Holy Trinity Parish Hall, Fortitude Valley is part of an ecclesiastical group comprising Holy Trinity Church (1876–1877, 1920–21 & 1929), Holy Trinity Rectory (1889) and Holy Trinity Parish Hall (1891–1892). The site has historical significance for its association with the establishment of the Anglican Church in Queensland and the surviving buildings are important evidence of the late 19th century consolidation of the Church of England in Queensland, which is an important theme in the state's history. The place also illustrates the expansion of suburban Brisbane in the late 19th century.

The place demonstrates rare, uncommon or endangered aspects of Queensland's cultural heritage.

Holy Trinity Parish Hall demonstrates an uncommon aspect of Queensland's cultural heritage, being one of comparatively few 19th century Church of England parish halls of brick construction in Queensland.

The place is important in demonstrating the principal characteristics of a particular class of cultural places.

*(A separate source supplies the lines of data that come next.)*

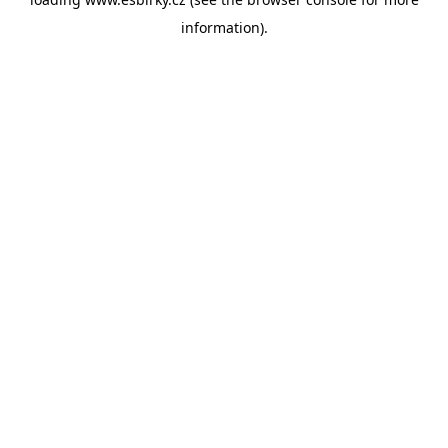
information).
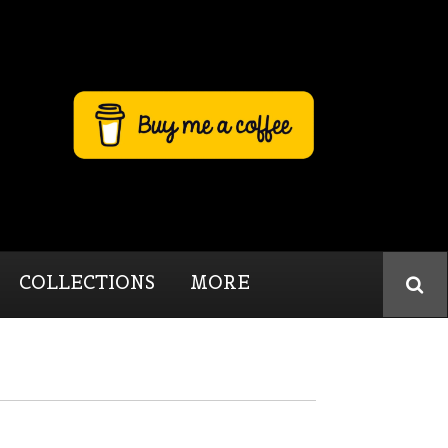
COLLECTIONS
MORE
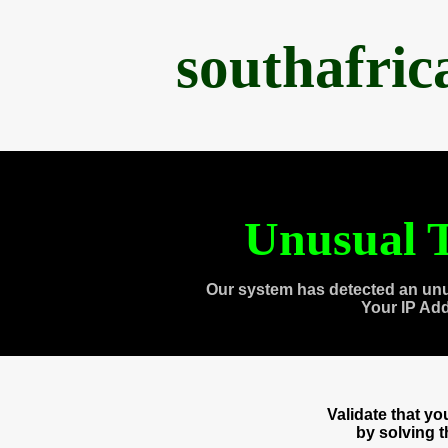
southafri
Unusual T
Our system has detected an unu
Your IP Ad
Validate that y
by solving 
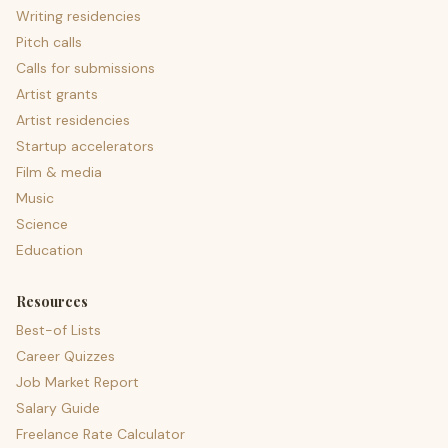
Writing residencies
Pitch calls
Calls for submissions
Artist grants
Artist residencies
Startup accelerators
Film & media
Music
Science
Education
Resources
Best-of Lists
Career Quizzes
Job Market Report
Salary Guide
Freelance Rate Calculator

Holy Trinity Parish Hall is important in demonstrating the principal characteristics of its class. It is a substantial school room-cum-hall utilising Gothic stylistic elements popular in ecclesiastical buildings of the period, including the cruciform plan, ridge ventilator in the form of a small spire, lancet windows and joinery detailing. Holy Trinity parish was at its peak in the late 19th century and the parish hall, in its substantial scale and brick construction, reflects the comparative wealth of the parishioners, while restraint in the interior finishes and modest decorative detailing reflects the building's ecclesiastical function. The building is a good example of the ecclesiastical work of Brisbane Diocesan architect JH Buckeridge and has aesthetic significance generated by its design, materials and garden setting. Holy Trinity Parish Hall makes a significant contribution to the Holy Trinity Precinct in Fortitude Valley. This group is important in demonstrating the principal characteristics of its class: a substantially intact, cohesive, late 19th century Queensland ecclesiastical precinct. The cohesion is due to the consistency in scale, forms, materials, use of Gothic design elements, quality of architectural design and location within a garden setting (including mature trees and retaining walls). The arrangement and inter-relationship of the buildings on the site is important in illustrating how the precinct functions.

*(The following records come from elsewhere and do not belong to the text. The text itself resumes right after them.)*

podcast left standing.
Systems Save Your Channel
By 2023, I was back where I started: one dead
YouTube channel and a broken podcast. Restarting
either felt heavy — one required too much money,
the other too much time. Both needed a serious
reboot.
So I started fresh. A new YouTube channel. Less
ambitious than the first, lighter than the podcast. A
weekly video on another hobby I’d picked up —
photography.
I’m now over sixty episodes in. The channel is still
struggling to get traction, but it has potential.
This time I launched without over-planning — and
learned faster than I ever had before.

The place is important because of its aesthetic significance.

The building is a good example of the ecclesiastical work of Brisbane Diocesan architect JH Buckeridge and has aesthetic significance generated by its design, materials and garden setting.
Since the late 19th century Holy Trinity Precinct has made a significant aesthetic contribution to the Brisbane townscape.

The place has a strong or special association with a particular community or cultural group for social, cultural or spiritual reasons.

Holy Trinity Parish Hall is of social significance, being associated with the work of the Holy Trinity parish since 1892.